According to the economist, the delay due to the dynamic growth of 3.1% year-on-year growth will come in the Q4, if monetary and trade policies become less favorable or more restrictive. But even with sluggish growth, wages will continue to go up with the contraction of the labor market.
“We believe that the Fed should be moderated by growth and have to rise 4X amid 3.25 and 3.50 by the end of the year,” economists said. The Fed’s current forecast includes three interest rate hikes next year and another this year in December.
Economists expect growth to remain above 2% in the first and second quarters, at 2.2% and 2%, respectively, before falling to 1.7 % in the third quarter and 1.5 % in the Q4. The last economic growth was less than 2% in the first quarter of 2017.
Boosted by tax cuts and incentives, economic growth peaked at 4.2% in the second quarter of 2018 and rose 2.5% in the fourth quarter, according to JP Morgan forecasts.

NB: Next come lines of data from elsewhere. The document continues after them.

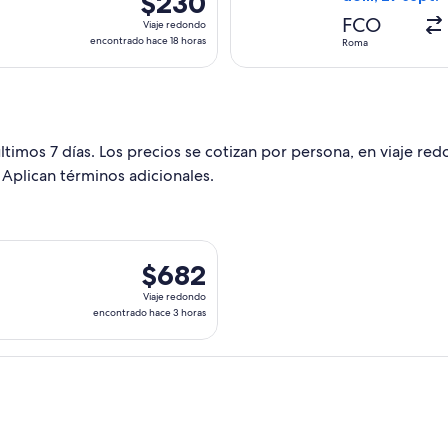
$230
día
Viaje
FCO
Viaje redondo
redondo,
encontrado hace 18 horas
Roma
encontrado
hace
18
horas
ltimos 7 días. Los precios se cotizan por persona, en viaje re
 Aplican términos adicionales.
da el mié, 12 ago. desde Boston hacia Olbia, con regreso el ju
$682
$682
Viaje
Viaje redondo
redondo,
encontrado hace 3 horas
encontrado
hace
3
horas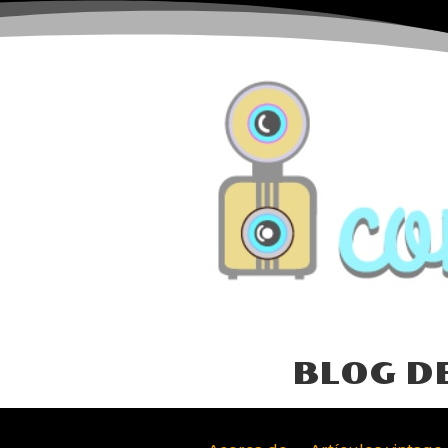
BLOG D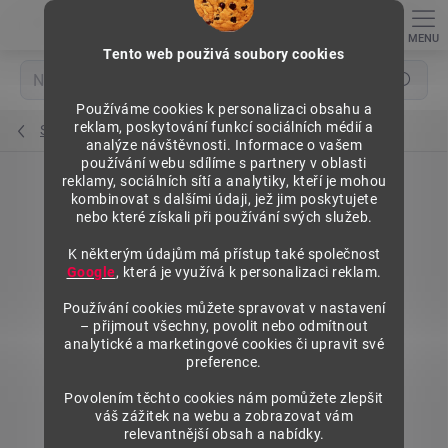
Přejít
na
obsah
Tento web použivá soubory cookies
Hledat
Používáme cookies k personalizaci obsahu a
reklam, poskytování funkcí sociálních médií a
Stojiny rohové 90°
analýze návštěvnosti. Informace o vašem
používání webu sdílíme s partnery v oblasti
reklamy, sociálních sítí a analytiky, kteří je mohou
kombinovat s dalšími údaji, jež jim poskytujete
nebo které získali při používání svých služeb.
K některým údajům má přístup také společnost
Google
, která je využívá k personalizaci reklam.
Používání cookies můžete spravovat v nastavení
– přijmout všechny, povolit nebo odmítnout
analytické a marketingové cookies či upravit své
preference.
Povolením těchto cookies nám pomůžete zlepšit
váš zážitek na webu a zobrazovat vám
relevantnější obsah a nabídky.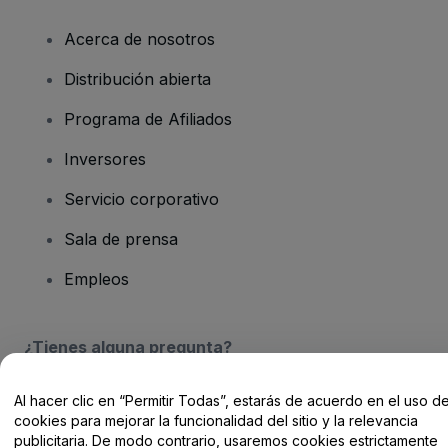
Acerca de nosotros
Distribución abierta
Programa de Afiliados
Inversores
Servicio corporativo
Sala de prensa
Empleos
¿Tienes alguna pregunta?
Centro de Ayuda / Contacto
Al hacer clic en “Permitir Todas”, estarás de acuerdo en el uso d
cookies para mejorar la funcionalidad del sitio y la relevancia
publicitaria. De modo contrario, usaremos cookies estrictamente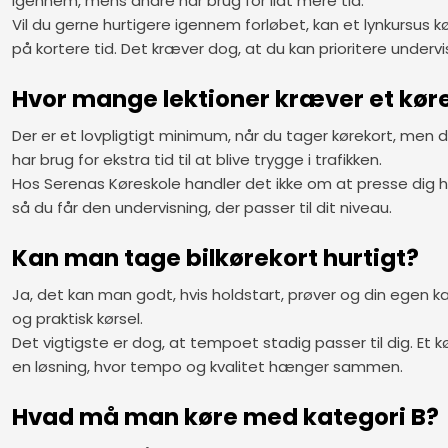
igennem, mens andre har brug for lidt mere tid.
Vil du gerne hurtigere igennem forløbet, kan et lynkursus 
på kortere tid. Det kræver dog, at du kan prioritere underv
Hvor mange lektioner kræver et køreko
Der er et lovpligtigt minimum, når du tager kørekort, men de
har brug for ekstra tid til at blive trygge i trafikken.
Hos Serenas Køreskole handler det ikke om at presse dig hur
så du får den undervisning, der passer til dit niveau.
Kan man tage bilkørekort hurtigt?
Ja, det kan man godt, hvis holdstart, prøver og din egen k
og praktisk kørsel.
Det vigtigste er dog, at tempoet stadig passer til dig. Et kø
en løsning, hvor tempo og kvalitet hænger sammen.
Hvad må man køre med kategori B?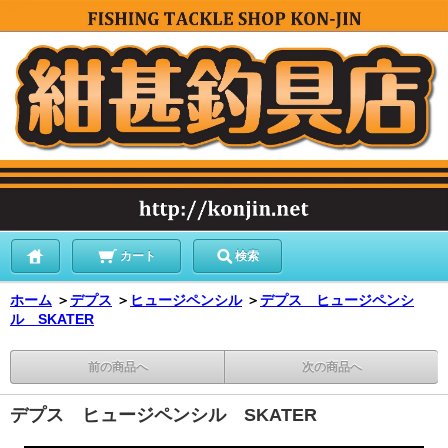
カート
検索
ホーム
＞
デプス
＞
ヒュージペンシル
＞
デプス ヒュージペンシ
ル SKATER
前の商品へ
次の商品へ
デプス ヒュージペンシル SKATER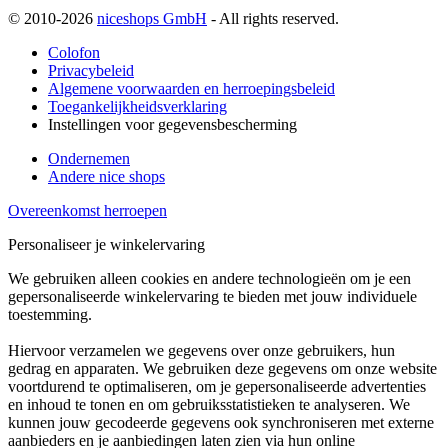
© 2010-2026
niceshops GmbH
- All rights reserved.
Colofon
Privacybeleid
Algemene voorwaarden en herroepingsbeleid
Toegankelijkheidsverklaring
Instellingen voor gegevensbescherming
Ondernemen
Andere nice shops
Overeenkomst herroepen
Personaliseer je winkelervaring
We gebruiken alleen cookies en andere technologieën om je een
gepersonaliseerde winkelervaring te bieden met jouw individuele
toestemming.
Hiervoor verzamelen we gegevens over onze gebruikers, hun
gedrag en apparaten. We gebruiken deze gegevens om onze website
voortdurend te optimaliseren, om je gepersonaliseerde advertenties
en inhoud te tonen en om gebruiksstatistieken te analyseren. We
kunnen jouw gecodeerde gegevens ook synchroniseren met externe
aanbieders en je aanbiedingen laten zien via hun online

Economists said that monetary policy, which has sustained growth for a decade, will progress into an unbiased stance and that fiscal policy would be valuable in 2019 but less than in 2018. “So far, trade policy was only a minor trouble, but we expect rates to be more visible on growth in 2019,” they wrote. The American consumer has profited from a tax cut of about $120 Billion in 2018, they noted.
Economists said consumers’ balances remained healthy and their expenses should persist to grow, but not as swift as in the past two years. They expect real estate investments, which are insightful to rising rates, fall in 2019, but the housing weakness should be very dissimilar from that observed during the housing bubble burst from 2006 to 2008.